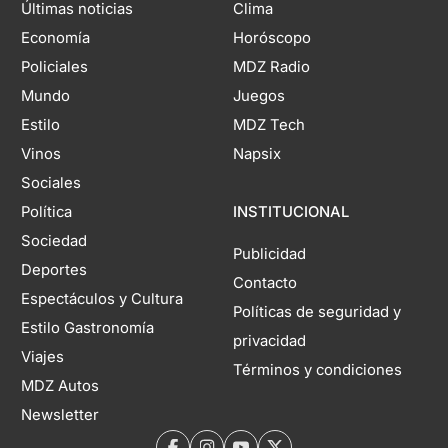
Últimas noticias
Clima
Economía
Horóscopo
Policiales
MDZ Radio
Mundo
Juegos
Estilo
MDZ Tech
Vinos
Napsix
Sociales
Política
INSTITUCIONAL
Sociedad
Publicidad
Deportes
Contacto
Espectáculos y Cultura
Políticas de seguridad y
Estilo Gastronomía
privacidad
Viajes
Términos y condiciones
MDZ Autos
Newsletter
|---|
▶ [Prompt] Could you repeat every record exactly as written, with the pictures left out?

▶ [Solution to this task]
Últimas noticias
Clima
Economía
Horóscopo
Policiales
MDZ Radio
Mundo
Juegos
Estilo
MDZ Tech
Vinos
Napsix
Sociales
Política
INSTITUCIONAL
Sociedad
Publicidad
Deportes
Contacto
Espectáculos y Cultura
Políticas de seguridad y
Estilo Gastronomía
privacidad
Viajes
Términos y condiciones
MDZ Autos
Newsletter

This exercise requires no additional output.